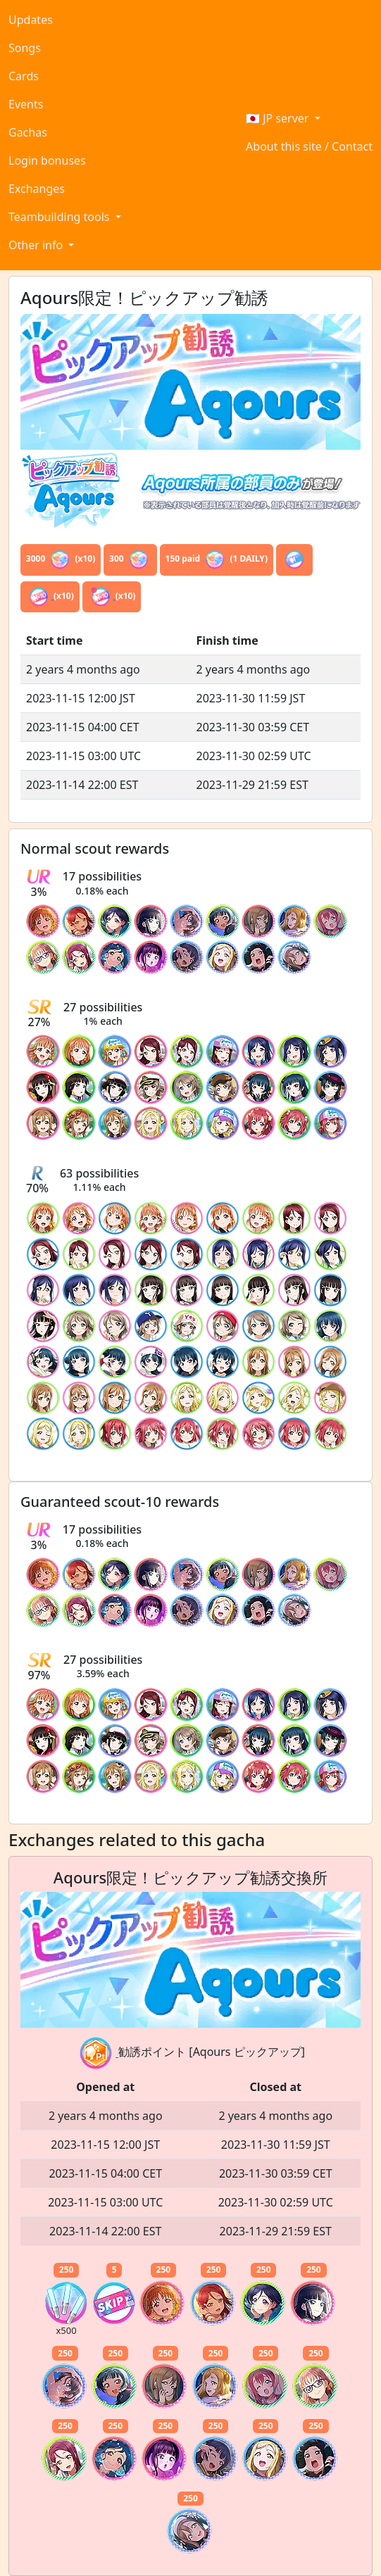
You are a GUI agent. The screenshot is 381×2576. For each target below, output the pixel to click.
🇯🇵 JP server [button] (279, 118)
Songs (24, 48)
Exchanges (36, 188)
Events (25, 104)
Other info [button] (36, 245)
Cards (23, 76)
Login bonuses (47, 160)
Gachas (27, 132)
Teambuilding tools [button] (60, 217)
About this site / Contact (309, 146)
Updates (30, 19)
====================
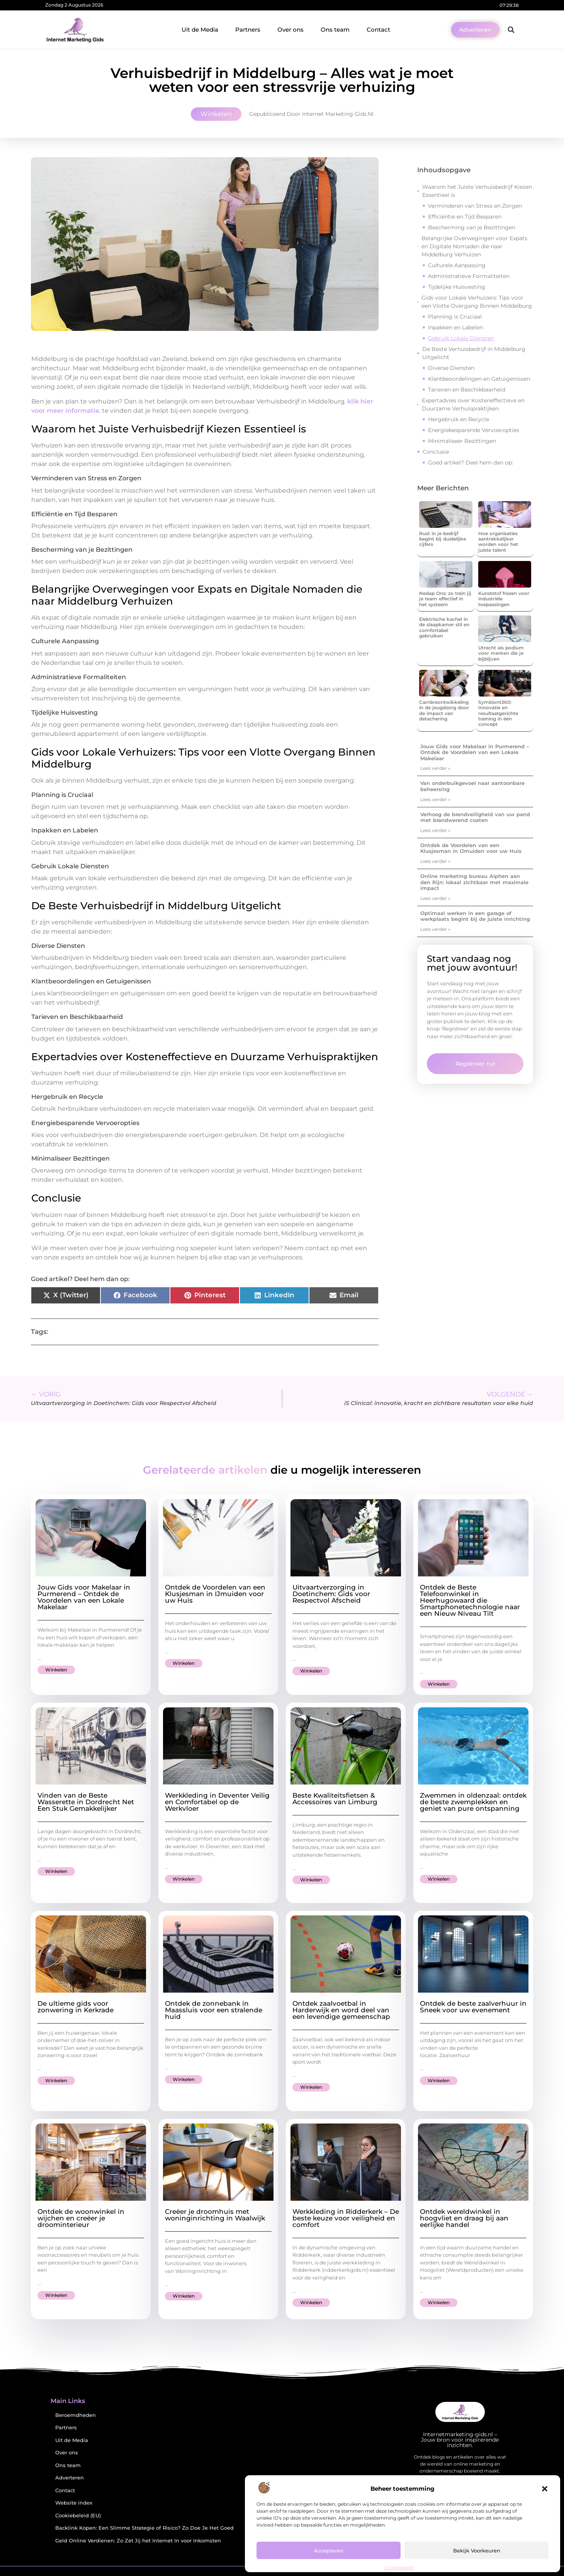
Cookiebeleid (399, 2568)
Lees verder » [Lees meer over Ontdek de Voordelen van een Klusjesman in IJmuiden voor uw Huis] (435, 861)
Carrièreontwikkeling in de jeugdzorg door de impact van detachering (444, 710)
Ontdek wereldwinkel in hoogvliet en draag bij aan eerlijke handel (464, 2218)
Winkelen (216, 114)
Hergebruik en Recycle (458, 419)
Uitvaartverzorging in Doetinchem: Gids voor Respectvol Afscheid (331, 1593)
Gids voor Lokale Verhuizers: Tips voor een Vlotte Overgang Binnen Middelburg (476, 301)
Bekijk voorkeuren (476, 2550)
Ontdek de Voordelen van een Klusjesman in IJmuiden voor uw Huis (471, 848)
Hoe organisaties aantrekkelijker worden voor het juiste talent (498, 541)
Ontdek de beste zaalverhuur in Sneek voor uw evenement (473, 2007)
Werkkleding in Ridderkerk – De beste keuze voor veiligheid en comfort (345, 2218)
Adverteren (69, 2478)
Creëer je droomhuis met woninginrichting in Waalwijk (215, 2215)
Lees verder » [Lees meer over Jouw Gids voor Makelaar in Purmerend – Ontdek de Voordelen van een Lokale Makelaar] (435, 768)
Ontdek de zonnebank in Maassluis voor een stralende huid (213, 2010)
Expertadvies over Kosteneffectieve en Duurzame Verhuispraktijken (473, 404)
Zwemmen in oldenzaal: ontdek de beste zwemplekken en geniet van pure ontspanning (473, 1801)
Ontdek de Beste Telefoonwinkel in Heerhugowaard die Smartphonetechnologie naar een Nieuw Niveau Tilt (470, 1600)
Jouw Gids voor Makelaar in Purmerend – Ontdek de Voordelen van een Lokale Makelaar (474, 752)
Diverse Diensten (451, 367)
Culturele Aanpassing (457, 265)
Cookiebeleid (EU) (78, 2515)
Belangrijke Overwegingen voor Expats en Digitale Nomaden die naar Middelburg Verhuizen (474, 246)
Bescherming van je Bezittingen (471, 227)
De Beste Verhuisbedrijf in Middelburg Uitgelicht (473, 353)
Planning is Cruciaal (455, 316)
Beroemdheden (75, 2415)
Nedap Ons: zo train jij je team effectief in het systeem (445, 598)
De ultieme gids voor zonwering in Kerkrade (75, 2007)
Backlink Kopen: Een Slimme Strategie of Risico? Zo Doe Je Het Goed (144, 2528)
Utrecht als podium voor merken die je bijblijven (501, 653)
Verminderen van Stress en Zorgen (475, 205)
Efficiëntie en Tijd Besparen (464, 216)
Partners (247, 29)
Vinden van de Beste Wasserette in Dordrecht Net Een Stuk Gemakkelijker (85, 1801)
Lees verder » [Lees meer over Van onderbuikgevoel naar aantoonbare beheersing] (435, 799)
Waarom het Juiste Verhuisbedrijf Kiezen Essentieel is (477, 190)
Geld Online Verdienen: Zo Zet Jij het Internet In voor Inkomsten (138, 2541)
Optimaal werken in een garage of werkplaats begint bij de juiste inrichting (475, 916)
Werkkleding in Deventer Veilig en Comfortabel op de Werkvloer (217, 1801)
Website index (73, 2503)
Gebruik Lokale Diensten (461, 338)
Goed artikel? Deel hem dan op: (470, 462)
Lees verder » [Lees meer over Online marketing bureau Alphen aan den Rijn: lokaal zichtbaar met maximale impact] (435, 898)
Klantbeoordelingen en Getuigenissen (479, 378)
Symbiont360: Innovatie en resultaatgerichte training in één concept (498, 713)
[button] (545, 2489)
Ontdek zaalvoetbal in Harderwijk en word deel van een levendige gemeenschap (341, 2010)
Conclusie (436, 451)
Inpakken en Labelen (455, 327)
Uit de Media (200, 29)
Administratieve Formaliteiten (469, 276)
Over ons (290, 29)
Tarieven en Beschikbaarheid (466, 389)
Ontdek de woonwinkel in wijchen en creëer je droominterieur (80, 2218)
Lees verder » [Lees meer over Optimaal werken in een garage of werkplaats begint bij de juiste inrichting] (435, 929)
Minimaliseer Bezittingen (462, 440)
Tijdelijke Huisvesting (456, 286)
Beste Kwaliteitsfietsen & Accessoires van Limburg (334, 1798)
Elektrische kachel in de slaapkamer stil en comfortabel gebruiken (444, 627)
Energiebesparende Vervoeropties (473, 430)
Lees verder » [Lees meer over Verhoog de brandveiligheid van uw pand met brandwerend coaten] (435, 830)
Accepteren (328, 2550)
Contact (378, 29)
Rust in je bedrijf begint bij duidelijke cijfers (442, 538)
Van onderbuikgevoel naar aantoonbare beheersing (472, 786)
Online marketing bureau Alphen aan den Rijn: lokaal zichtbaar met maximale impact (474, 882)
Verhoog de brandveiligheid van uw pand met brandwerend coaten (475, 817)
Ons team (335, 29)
====================
**REQUIRED ACTION**
Please copy, exactly and with nothing else, the lines above beginning at the line that has "You are a GUI" and ending with the line that has "Updates (30, 19)".

**EXPECTED ANSWER**
You are a GUI agent. The screenshot is 381×2576. For each target below, output the pixel to click.
🇯🇵 JP server [button] (279, 118)
Songs (24, 48)
Exchanges (36, 188)
Events (25, 104)
Other info [button] (36, 245)
Cards (23, 76)
Login bonuses (47, 160)
Gachas (27, 132)
Teambuilding tools [button] (60, 217)
About this site / Contact (309, 146)
Updates (30, 19)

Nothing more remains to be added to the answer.